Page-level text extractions
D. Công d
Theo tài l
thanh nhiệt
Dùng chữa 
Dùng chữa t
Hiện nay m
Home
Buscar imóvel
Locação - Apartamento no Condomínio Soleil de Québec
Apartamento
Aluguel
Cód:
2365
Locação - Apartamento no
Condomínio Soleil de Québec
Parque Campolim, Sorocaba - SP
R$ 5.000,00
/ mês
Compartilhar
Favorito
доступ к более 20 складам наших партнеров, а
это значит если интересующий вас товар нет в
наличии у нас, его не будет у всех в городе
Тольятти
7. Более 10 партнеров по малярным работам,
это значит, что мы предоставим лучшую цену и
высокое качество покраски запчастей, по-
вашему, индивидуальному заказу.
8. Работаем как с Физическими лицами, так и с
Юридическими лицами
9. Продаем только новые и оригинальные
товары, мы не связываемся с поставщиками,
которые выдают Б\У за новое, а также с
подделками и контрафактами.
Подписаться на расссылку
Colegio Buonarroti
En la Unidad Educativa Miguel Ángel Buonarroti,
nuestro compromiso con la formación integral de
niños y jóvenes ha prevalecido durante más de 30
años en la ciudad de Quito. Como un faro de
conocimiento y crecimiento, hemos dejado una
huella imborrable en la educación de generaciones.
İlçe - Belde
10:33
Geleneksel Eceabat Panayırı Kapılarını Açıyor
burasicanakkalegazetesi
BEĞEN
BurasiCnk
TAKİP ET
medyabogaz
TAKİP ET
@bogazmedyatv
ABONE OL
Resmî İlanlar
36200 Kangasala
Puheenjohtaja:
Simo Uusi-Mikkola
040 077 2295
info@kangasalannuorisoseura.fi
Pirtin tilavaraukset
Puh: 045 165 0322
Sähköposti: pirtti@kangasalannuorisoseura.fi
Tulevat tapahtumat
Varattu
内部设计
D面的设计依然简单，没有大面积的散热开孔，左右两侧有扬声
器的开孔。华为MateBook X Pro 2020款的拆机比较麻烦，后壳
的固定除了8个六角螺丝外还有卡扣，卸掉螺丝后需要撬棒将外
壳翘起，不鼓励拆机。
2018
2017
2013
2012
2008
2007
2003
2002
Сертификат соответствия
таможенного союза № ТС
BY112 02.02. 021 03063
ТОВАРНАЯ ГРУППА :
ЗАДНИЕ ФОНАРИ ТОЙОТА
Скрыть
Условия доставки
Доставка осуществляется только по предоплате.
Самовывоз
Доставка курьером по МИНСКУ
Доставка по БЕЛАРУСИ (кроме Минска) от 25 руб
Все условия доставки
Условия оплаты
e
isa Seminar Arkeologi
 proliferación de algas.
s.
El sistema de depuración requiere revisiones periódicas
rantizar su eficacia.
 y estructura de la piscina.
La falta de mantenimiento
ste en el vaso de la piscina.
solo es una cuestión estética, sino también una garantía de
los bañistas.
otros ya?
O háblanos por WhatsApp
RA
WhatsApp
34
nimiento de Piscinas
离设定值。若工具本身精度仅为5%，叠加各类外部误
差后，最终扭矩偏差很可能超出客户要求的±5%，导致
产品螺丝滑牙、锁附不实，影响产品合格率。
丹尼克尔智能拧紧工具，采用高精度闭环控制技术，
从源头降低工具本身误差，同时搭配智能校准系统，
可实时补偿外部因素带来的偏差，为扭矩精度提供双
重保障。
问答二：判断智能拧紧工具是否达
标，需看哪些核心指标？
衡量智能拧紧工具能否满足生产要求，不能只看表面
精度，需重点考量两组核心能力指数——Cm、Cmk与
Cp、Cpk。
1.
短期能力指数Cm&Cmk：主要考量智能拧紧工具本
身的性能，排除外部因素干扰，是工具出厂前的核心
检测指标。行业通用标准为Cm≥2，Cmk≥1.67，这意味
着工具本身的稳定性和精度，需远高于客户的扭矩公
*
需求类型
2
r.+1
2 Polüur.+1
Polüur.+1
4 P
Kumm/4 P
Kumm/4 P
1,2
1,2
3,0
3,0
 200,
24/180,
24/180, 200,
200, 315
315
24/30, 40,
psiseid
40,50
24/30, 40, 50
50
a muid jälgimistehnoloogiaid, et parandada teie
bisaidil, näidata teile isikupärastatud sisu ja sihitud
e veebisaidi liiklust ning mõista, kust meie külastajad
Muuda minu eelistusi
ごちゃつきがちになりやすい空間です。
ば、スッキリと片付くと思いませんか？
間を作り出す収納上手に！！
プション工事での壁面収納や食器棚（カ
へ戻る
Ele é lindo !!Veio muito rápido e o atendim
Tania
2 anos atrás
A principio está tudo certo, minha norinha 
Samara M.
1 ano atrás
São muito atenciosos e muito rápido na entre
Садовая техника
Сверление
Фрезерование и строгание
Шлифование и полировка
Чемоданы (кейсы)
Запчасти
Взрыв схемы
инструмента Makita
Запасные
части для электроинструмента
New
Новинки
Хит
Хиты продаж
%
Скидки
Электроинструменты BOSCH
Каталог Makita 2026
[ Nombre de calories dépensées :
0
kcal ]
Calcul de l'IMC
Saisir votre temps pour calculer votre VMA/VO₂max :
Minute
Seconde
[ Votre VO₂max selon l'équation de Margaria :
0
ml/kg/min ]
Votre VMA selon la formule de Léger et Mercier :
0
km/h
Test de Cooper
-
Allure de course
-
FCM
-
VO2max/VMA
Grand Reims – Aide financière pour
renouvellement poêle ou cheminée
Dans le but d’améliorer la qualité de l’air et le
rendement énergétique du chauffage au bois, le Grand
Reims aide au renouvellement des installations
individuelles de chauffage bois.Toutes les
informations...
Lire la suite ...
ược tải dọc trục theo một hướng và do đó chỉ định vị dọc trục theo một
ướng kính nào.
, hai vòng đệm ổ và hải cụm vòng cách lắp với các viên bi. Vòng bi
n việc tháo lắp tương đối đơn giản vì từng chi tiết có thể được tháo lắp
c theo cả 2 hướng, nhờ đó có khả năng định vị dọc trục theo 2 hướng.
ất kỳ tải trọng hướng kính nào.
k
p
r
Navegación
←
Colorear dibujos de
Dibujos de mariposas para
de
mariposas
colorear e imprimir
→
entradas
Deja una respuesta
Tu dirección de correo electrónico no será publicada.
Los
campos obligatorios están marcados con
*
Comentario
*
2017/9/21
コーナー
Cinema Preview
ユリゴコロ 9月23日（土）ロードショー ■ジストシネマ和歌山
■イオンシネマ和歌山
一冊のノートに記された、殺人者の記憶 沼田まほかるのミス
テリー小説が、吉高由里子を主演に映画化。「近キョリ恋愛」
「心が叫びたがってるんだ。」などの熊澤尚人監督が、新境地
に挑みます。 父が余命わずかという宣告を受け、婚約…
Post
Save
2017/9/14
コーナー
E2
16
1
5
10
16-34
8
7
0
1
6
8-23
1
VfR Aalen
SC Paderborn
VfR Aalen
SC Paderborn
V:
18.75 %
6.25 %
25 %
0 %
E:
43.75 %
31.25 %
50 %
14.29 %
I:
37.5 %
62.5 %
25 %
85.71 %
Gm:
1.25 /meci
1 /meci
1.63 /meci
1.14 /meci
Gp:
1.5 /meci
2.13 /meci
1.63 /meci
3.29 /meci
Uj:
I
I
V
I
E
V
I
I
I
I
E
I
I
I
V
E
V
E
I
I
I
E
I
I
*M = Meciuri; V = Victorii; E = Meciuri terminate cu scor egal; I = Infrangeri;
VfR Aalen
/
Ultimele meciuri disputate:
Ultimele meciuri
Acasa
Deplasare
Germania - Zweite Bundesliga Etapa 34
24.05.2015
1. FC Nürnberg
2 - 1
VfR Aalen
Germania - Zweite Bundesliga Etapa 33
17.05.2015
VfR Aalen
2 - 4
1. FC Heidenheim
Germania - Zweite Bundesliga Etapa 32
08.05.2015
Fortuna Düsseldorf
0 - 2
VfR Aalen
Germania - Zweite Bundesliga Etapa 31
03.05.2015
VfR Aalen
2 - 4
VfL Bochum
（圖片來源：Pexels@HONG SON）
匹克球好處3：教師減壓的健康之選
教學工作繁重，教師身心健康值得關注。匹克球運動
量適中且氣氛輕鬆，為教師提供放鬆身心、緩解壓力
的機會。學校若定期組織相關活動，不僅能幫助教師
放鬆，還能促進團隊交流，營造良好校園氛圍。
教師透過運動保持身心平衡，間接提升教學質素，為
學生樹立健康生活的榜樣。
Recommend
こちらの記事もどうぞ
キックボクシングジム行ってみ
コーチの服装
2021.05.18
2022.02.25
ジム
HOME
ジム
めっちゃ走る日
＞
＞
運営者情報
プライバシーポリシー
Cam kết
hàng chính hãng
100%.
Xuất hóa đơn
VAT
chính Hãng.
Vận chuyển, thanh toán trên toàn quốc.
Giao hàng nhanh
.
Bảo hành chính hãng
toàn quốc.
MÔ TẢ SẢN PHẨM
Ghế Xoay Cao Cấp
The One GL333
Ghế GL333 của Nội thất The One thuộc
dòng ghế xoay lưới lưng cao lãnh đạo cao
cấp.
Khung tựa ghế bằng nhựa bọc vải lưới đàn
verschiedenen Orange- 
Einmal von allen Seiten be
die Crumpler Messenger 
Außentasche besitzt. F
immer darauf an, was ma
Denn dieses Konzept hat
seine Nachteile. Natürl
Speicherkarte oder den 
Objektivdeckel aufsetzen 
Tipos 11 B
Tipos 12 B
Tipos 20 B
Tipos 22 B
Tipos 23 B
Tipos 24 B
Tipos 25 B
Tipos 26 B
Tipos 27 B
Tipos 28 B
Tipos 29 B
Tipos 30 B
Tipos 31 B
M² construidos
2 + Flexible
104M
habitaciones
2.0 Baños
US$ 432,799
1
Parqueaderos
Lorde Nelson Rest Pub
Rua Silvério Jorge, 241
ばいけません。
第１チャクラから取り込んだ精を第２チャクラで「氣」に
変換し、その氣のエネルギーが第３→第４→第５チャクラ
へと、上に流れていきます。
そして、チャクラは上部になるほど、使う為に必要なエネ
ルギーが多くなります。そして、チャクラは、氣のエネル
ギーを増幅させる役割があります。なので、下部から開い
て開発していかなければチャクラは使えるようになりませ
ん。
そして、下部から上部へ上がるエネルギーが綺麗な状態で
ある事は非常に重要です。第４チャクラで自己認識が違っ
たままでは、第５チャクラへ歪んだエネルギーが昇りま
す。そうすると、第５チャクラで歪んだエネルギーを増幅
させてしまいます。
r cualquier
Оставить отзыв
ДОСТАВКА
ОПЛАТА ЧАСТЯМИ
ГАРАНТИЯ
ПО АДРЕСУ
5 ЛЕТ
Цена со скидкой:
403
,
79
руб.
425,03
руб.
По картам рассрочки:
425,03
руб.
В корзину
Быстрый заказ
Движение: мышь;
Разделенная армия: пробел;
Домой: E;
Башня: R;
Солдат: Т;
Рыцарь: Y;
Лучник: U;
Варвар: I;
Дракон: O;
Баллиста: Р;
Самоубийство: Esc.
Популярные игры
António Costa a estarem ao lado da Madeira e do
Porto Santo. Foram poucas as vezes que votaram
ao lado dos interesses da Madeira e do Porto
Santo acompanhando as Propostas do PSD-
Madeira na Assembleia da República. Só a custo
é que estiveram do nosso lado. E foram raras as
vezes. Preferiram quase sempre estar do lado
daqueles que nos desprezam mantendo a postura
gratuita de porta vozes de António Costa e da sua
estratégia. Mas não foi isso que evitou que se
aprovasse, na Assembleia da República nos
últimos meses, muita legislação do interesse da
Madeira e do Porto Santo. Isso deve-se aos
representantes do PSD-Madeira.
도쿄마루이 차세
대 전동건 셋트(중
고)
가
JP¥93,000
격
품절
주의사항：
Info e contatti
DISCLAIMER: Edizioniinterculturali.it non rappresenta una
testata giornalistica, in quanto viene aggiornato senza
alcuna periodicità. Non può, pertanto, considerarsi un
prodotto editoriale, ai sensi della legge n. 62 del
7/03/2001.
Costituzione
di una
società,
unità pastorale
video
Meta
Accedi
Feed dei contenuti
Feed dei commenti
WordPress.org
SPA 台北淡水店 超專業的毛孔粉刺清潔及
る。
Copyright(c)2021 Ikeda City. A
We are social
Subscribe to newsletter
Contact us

» Exercise description
Would you filter the records and copy out each line containing "Germania"?

» Worked solution
Germania - Zweite Bundesliga Etapa 34
Germania - Zweite Bundesliga Etapa 33
Germania - Zweite Bundesliga Etapa 32
Germania - Zweite Bundesliga Etapa 31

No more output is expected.